Monthly history show coming to BBC Radio 4
Historical novelist Sarah Dunant is to host a monthly history show on BBC Radio 4, starting this weekend.
When Greeks Flew Kites, produced by Katherine Godfrey for Whistledown productions, has been commissioned for nine episodes in which Sarah will delve into the past for stories and moments which speak to the present, bringing to life worlds that span the centuries.
The series will tease out how certain questions are constant, yet how they also develop and change their shape over time. Sarah’s storytelling will celebrate the role of imagination in history, a role that historians themselves are increasingly interested in exploring.
The programme takes its name from the industrialist Henry Ford who, in 1921 reportedly told the New York Times that “history is bunk” and asked: “What difference does it make how many times the ancient Greeks flew kites?”
Sarah Dunant says: “For many years now it has been my passion to bring alive the past in ways that blend accurate, often startling new, history with compulsive story telling; and along the way, through imagination, encourage understanding. I cannot think of anything more exciting than adapting that same journey from the page to the listener’s ear.”
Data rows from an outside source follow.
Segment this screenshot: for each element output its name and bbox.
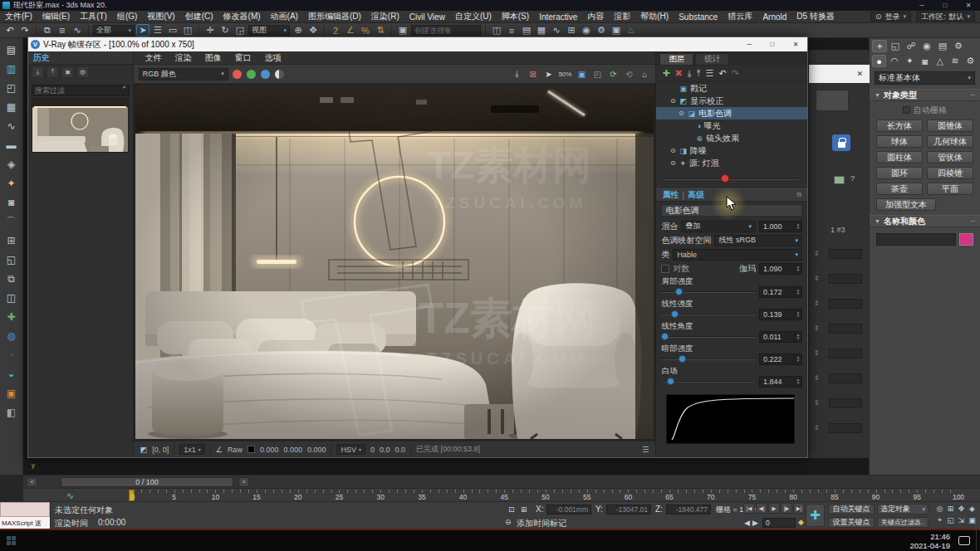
toolbox-icon[interactable]: ◰ [2,79,21,97]
systems-subtab[interactable]: ⚙ [963,55,978,67]
mirror-icon[interactable]: ◫ [490,24,503,37]
green-channel-toggle[interactable] [247,70,256,79]
menu-item-10[interactable]: Civil View [404,12,450,22]
show-border-icon[interactable]: ▣ [576,68,587,80]
vfb-menu-1[interactable]: 渲染 [169,52,198,64]
frame-back-icon[interactable]: ◀ [744,519,750,527]
undo-icon[interactable]: ↶ [3,24,17,37]
duplicate-to-host-icon[interactable]: ⌂ [639,68,650,80]
menu-item-2[interactable]: 工具(T) [75,11,112,22]
container-icon[interactable]: ◱ [2,251,21,269]
previous-region-icon[interactable]: ⟲ [623,68,635,80]
create-tab[interactable]: ＋ [872,40,887,52]
layer-explorer-icon[interactable]: ▥ [2,60,21,78]
layer-row[interactable]: ⊙◨降噪 [656,144,807,157]
parameter-spinner[interactable]: 0.222▲▼ [759,354,802,365]
name-color-rollout[interactable]: ▼ 名称和颜色 ─ [870,215,980,227]
dope-sheet-icon[interactable]: ▬ [2,136,21,154]
layer-list-icon[interactable]: ☰ [706,68,714,79]
parameter-spinner[interactable]: 0.011▲▼ [759,331,802,343]
mirror-tool-icon[interactable]: ◫ [2,289,21,307]
close-button[interactable]: ✕ [957,0,980,11]
primitive-category-dropdown[interactable]: 标准基本体 ▾ [875,71,975,85]
window-crossing-icon[interactable]: ◫ [181,24,194,37]
display-tab[interactable]: ▤ [935,40,950,52]
lights-subtab[interactable]: ✦ [903,55,917,67]
parameter-slider[interactable] [661,287,755,297]
notification-icon[interactable] [958,536,970,545]
clear-image-icon[interactable]: ⊠ [527,68,538,80]
autogrid-checkbox[interactable] [903,106,910,114]
menu-item-12[interactable]: 脚本(S) [497,11,534,22]
save-image-icon[interactable]: ⤓ [511,68,522,80]
color-picker-icon[interactable]: ◩ [140,446,148,454]
menu-item-8[interactable]: 图形编辑器(D) [303,11,366,22]
pixel-size-dropdown[interactable]: 1x1▾ [179,444,205,455]
minimize-button[interactable]: ─ [910,0,933,11]
render-setup-icon[interactable]: ⚙ [595,24,608,37]
orbit-icon[interactable]: ◈ [968,503,977,514]
login-button[interactable]: ⊙ 登录 ▾ [870,12,911,22]
render-production-icon[interactable]: ♨ [625,24,638,37]
layer-manager-icon[interactable]: ▤ [520,24,533,37]
helpers-subtab[interactable]: △ [933,55,947,67]
primitive-button-圆锥体[interactable]: 圆锥体 [927,119,973,132]
select-object-icon[interactable]: ➤ [136,24,149,37]
slider-handle[interactable] [661,333,669,340]
zoom-icon[interactable]: ◎ [935,503,944,514]
advanced-tab[interactable]: 高级 [688,189,704,201]
layer-row[interactable]: ◑曝光 [656,119,807,132]
expand-icon[interactable]: ⧉ [796,191,801,199]
ribbon-icon[interactable]: ▦ [2,98,21,116]
timeline-ruler[interactable]: 0510152025303540455055606570758085909510… [133,489,958,502]
select-by-name-icon[interactable]: ☰ [151,24,164,37]
show-desktop-button[interactable] [976,530,980,551]
load-layers-icon[interactable]: ⤒ [697,68,701,79]
menu-item-18[interactable]: 猎云库 [723,11,757,22]
move-icon[interactable]: ✛ [203,24,217,37]
tab-统计[interactable]: 统计 [695,53,729,66]
vfb-close-button[interactable]: ✕ [784,37,807,51]
layers-undo-icon[interactable]: ↶ [718,68,726,79]
slider-handle[interactable] [679,355,686,363]
spinner-snap-icon[interactable]: ⇅ [374,24,387,37]
menu-item-1[interactable]: 编辑(E) [37,11,75,22]
select-region-icon[interactable]: ▭ [166,24,179,37]
layer-row[interactable]: ⊙◪电影色调 [656,107,807,119]
primitive-button-圆柱体[interactable]: 圆柱体 [876,151,923,163]
parameter-spinner[interactable]: 0.172▲▼ [759,286,802,298]
lock-button[interactable] [832,134,850,151]
zoom-50-icon[interactable]: 50% [558,68,571,80]
redo-icon[interactable]: ↷ [18,24,32,37]
primitive-button-长方体[interactable]: 长方体 [876,119,923,132]
menu-item-0[interactable]: 文件(F) [0,11,37,22]
menu-item-7[interactable]: 动画(A) [266,11,303,22]
maximize-button[interactable]: □ [933,0,957,11]
menu-item-16[interactable]: 帮助(H) [635,11,674,22]
tab-图层[interactable]: 图层 [659,53,693,66]
hsv-dropdown[interactable]: HSV▾ [336,444,365,455]
workspace-dropdown[interactable]: 工作区: 默认 ▾ [916,12,975,22]
y-coordinate-field[interactable]: -13047.01 [606,505,651,514]
primitive-button-球体[interactable]: 球体 [876,135,923,148]
primitive-button-几何球体[interactable]: 几何球体 [927,135,973,148]
object-color-swatch[interactable] [959,233,973,246]
menu-item-19[interactable]: Arnold [757,12,791,22]
history-search-input[interactable] [32,85,130,96]
light-lister-icon[interactable]: ✦ [2,174,21,193]
menu-item-9[interactable]: 渲染(R) [366,11,404,22]
vfb-minimize-button[interactable]: ─ [737,37,761,51]
maxscript-pink-pane[interactable] [0,502,50,517]
opacity-slider-handle[interactable] [721,174,729,183]
visibility-eye-icon[interactable]: ⊙ [674,110,688,117]
blend-mode-dropdown[interactable]: 叠加▾ [681,221,756,232]
close-icon[interactable]: ✕ [856,70,863,78]
use-pivot-icon[interactable]: ⊕ [292,24,305,37]
layer-row[interactable]: ⊙◩显示校正 [656,95,807,107]
primitive-button-圆环[interactable]: 圆环 [876,167,923,179]
go-to-start-button[interactable]: |◀ [743,503,755,514]
help-icon[interactable]: ? [850,174,855,183]
hierarchy-tab[interactable]: ☍ [904,40,919,52]
material-editor-icon[interactable]: ◉ [580,24,593,37]
navy-tool-icon[interactable]: ◔ [2,346,21,364]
The opening episode, Sunday 30 July at 1.30pm, will examine the commonly-held anxiety that the future for the generations to come no longer looks as good as it did for past ones.
Gwyneth Williams, Controller of BBC Radio 4, says: “These times are most characterised, perhaps, by unpredictability. This new history programme is one way to try to analyse and explore some fixed points in the past in the hope of providing greater understanding. I am delighted to welcome Sarah Dunant and her new programme to Radio 4. We need it and look forward to it.”